I'm entangled with yarn today, and the warm - almost ruthlessly warm - sunshine is falling just so, through the windows and onto me, the yarn, and the bowl of browned butter-and-edamame garlic pasta. Or, rather, what's left of the pasta - the boys, who loudly bowled out the door not five minutes ago, ate most of it.
Wait - what? Oh. Yes, I left you in the middle of a story. A hike was about to happen, I know, I know. And oh, yes. Sorry - when I left you, the Eldest wasn't eating things like butter. There was this dairy allergy (and a few others). Um. Well, look: here's the deal.

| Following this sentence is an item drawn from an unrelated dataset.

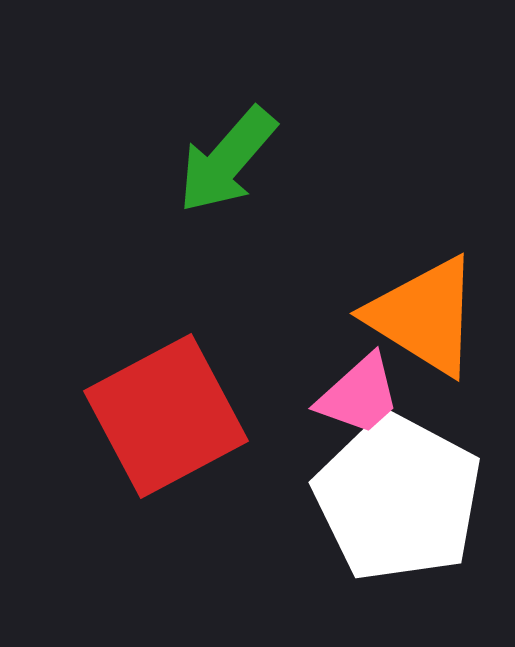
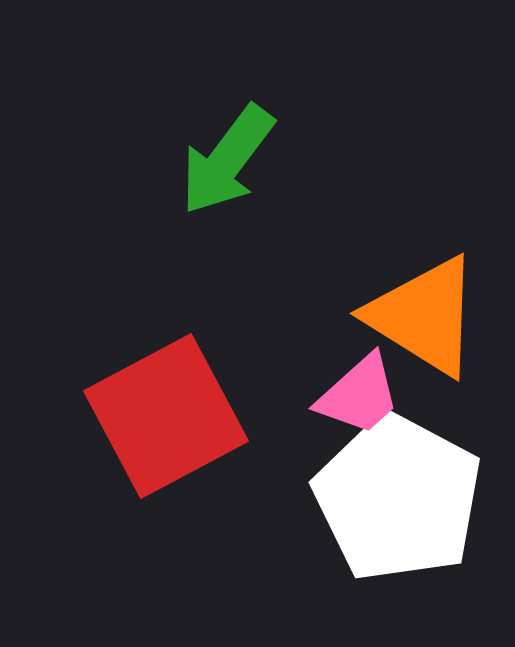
green arrow: rotated 4 degrees counterclockwise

Blogs die when people stop writing them. They stutter, look sad, pop up with the odd, apologetic, oh I'm so sorry I miss my blog post, stutter - and stop. Mine stopped, waiting for me to finish the next part of the story. And life burbled around me, asking me to write about it - and always, to write about it now.

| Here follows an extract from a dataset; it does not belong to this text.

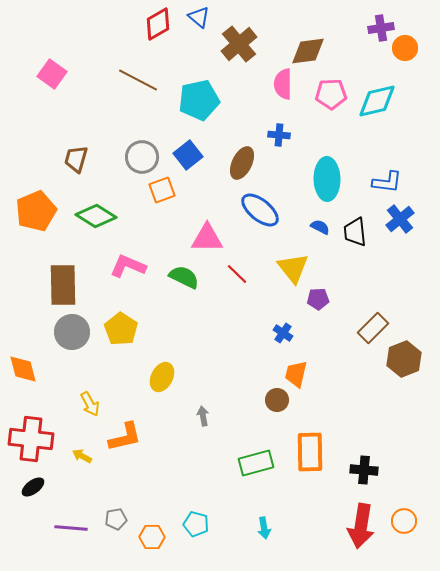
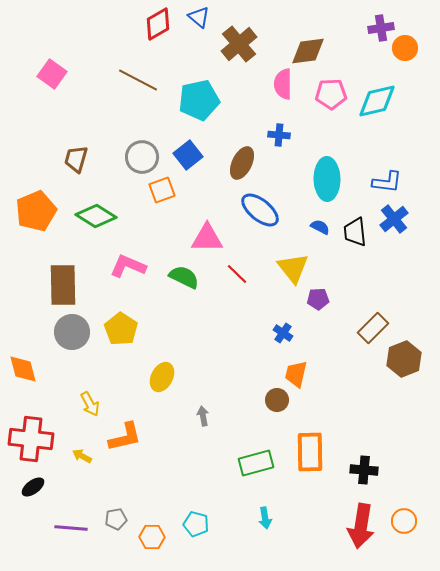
blue cross at (400, 219): moved 6 px left
cyan arrow at (264, 528): moved 1 px right, 10 px up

But I'm about to go hiking! I told life.
Life snorted, and tried not to roll its eyes. But now, said life, you are making crystallized ginger. See? Isn't it wonderful and yummy? Doesn't the warmth of it unfold on your tongue? And now, the Toddles is being alarming and splendid and razing your ideas of parenthood all over again, showing you why he was obsessively playing with those number flashcards. Oh, and did he just explain negative numbers to you? Now is full. Write now.
And do it - well, you know.
Oh, I said to life. I will. Just as soon as I finish this other thing...and you know the end of that story.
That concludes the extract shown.